On April 27th after market close, Advanced Micro Devices AMD posted a strong earnings report giving Intel INTC at least three reasons to worry.

It managed to beat earnings and revenue while meeting gross margin expectations, its key metric. AMD's numerous product launches over the last several months are now paying major dividends for the company that is enjoying high demand, being a poster child for the current chip shortage. However, even after selling over 3.4 billion dollars' worth of chips during the first quarter, it's still not enough.

Q1 Figures

For the first quarter of 2021, AMD reported $3.45 billion in revenue, topping analyst estimates and rising 93% YoYcompared to last year's quarter where revenue amounted to only $1.79 billion and it was the company's best first quarter in a decade.

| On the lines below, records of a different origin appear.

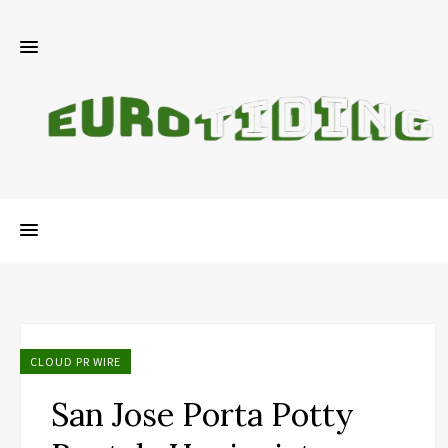
CLOUD PR WIRE
San Jose Porta Potty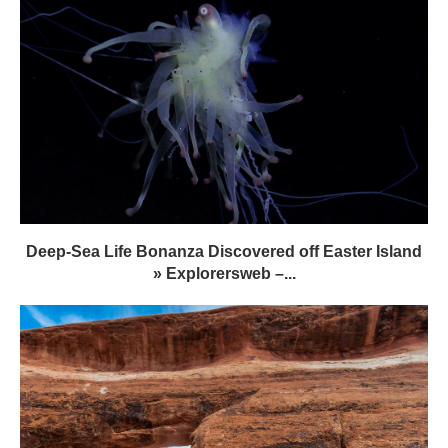
Deep-Sea Life Bonanza Discovered off Easter Island
» Explorersweb –...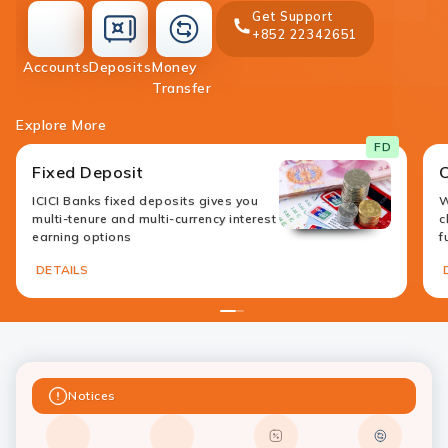
Get Support
+852 22342651
accounts
deposit
Accounts
Deposits
Money
money-
Transfer
transfer
Explore More
FD
Fixed Deposit
ICICI Banks fixed deposits gives you
W
multi-tenure and multi-currency interest
c
earning options
f
DETAILS
1
2
Notices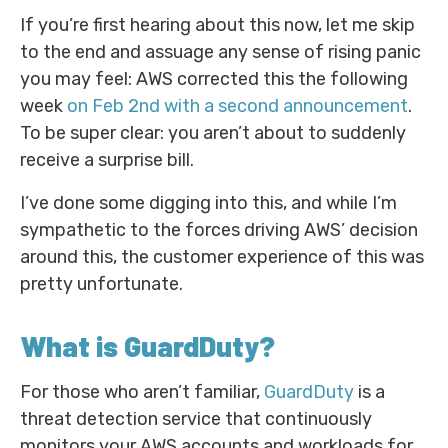
If you’re first hearing about this now, let me skip
to the end and assuage any sense of rising panic
you may feel: AWS corrected this the following
week
on Feb 2nd with a second announcement
.
To be super clear: you aren’t about to suddenly
receive a surprise bill.
I’ve done some digging into this, and while I’m
sympathetic to the forces driving AWS’ decision
around this, the customer experience of this was
pretty unfortunate.
What is GuardDuty?
For those who aren’t familiar,
GuardDuty
is a
threat detection service that continuously
monitors your AWS accounts and workloads for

The stunning jump was made thanks in large part to standout performance by the company's Enterprise, Embedded and Semi-Custom segment that includes server and embedded processor, semi-custom System-on-Chip (SoC), and game console technology development businesses. The big jump in revenue translates to the fact that the segment is well into the black on an operating income basis, which is a major improvement over last year's quarter when it made a loss.

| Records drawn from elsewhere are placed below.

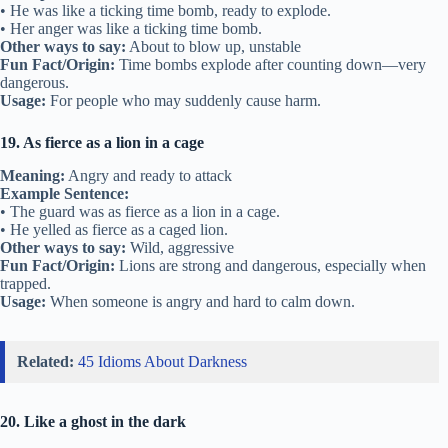
• He was like a ticking time bomb, ready to explode.
• Her anger was like a ticking time bomb.
Other ways to say:
About to blow up, unstable
Fun Fact/Origin:
Time bombs explode after counting down—very
dangerous.
Usage:
For people who may suddenly cause harm.
19. As fierce as a lion in a cage
Meaning:
Angry and ready to attack
Example Sentence:
• The guard was as fierce as a lion in a cage.
• He yelled as fierce as a caged lion.
Other ways to say:
Wild, aggressive
Fun Fact/Origin:
Lions are strong and dangerous, especially when
trapped.
Usage:
When someone is angry and hard to calm down.
Related:
45 Idioms About Darkness
20. Like a ghost in the dark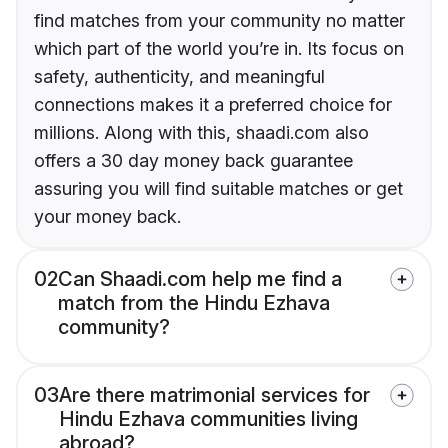
find matches from your community no matter
which part of the world you’re in. Its focus on
safety, authenticity, and meaningful
connections makes it a preferred choice for
millions. Along with this, shaadi.com also
offers a 30 day money back guarantee
assuring you will find suitable matches or get
your money back.
02
Can Shaadi.com help me find a
match from the Hindu Ezhava
community?
03
Are there matrimonial services for
Hindu Ezhava communities living
abroad?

AMD's big run-up in revenue is also reflected in the company's other metrics; along with that revenue AMD's net income has grown by 243% YoY, amounting to $555 million. And if not for an unusual, one-off tax benefit during the previous quarter, this quarter would be AMD's most profitable quarter ever– and it is on a non-GAAP basis.

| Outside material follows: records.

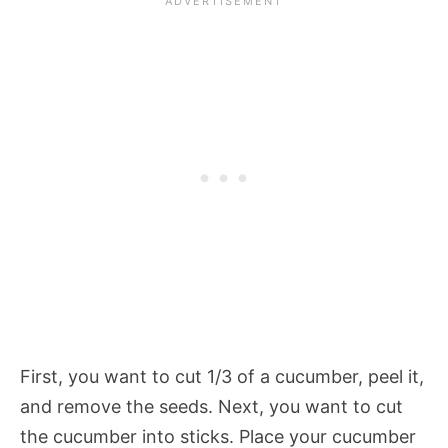
First, you want to cut 1/3 of a cucumber, peel it,
and remove the seeds. Next, you want to cut
the cucumber into sticks. Place your cucumber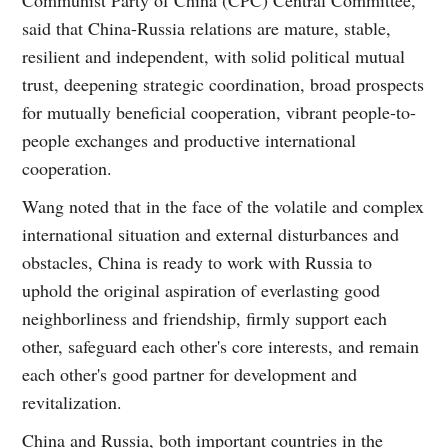
said that China-Russia relations are mature, stable,
resilient and independent, with solid political mutual
trust, deepening strategic coordination, broad prospects
for mutually beneficial cooperation, vibrant people-to-
people exchanges and productive international
cooperation.
Wang noted that in the face of the volatile and complex
international situation and external disturbances and
obstacles, China is ready to work with Russia to
uphold the original aspiration of everlasting good
neighborliness and friendship, firmly support each
other, safeguard each other's core interests, and remain
each other's good partner for development and
revitalization.
China and Russia, both important countries in the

Along with the EPS that nearly tripled YoY, beating analysts' expectations, AMD's gross margin is holding at 46%, steady versus the previous quarter, the fourth quarter of 2020. If there's a metric that shows clearly just how much things have turned around for a company that nearly went bankrupt five years ago, it's the company's cash balance or more precisely $3.1 billion in cash, cash equivalents and short-term investments with long-term debt down to $313million. From this perspective, AMD is in a stronger financial position than it ever has been.

Well Ahead Of Intel

One week before, Intel reported a slowdown in revenue from its data center group. AMD revealed its data center revenue doubled with six straight quarters of record mobile processor revenue that was generated due to an increasing number of customers. Compared to Intel, AMD is more competitive by being more innovative, it performs better, it has a better price point and although its most important business is the data center, its portfolio even gains in diversification with the acquisition of Xilinx.


AMD's expectations for both the quarter and for the rest of the year are just as resilient as during previous quarters.For FY 2021, AMD guided revenue growth of 50% YoY whereas Intel expects a revenue decline of 1% YoY.

Demand for its.chips still outpaces supply in most segments, so AMD has yet to fully tap the current market and find ways to meet demand.  As its computer processor chip products are commodity goods, the differentiation in quality between competing manufacturers is minimal, which means that the company's profitability depends on maintaining its operations as lean as possible. To enhance its profitability when demand is high, AMD can boost its gross margin either by increasing sales, cutting costs, or both.

High Demand Alone Is Not Enough

With CPU, GPU, and semi-custom, AMD's numerous product launches are now paying major dividends. But since AMD is a fabless chipmaker that uses semiconductors made by Taiwan Semiconductor Manufacturing TSM for assemble its chips, the current semiconductor shortage and supply issues could pose problems. To reassure investors, management stated that the company has "good visibility" on potential supply concerns and it increased its forecast through the end of 2021.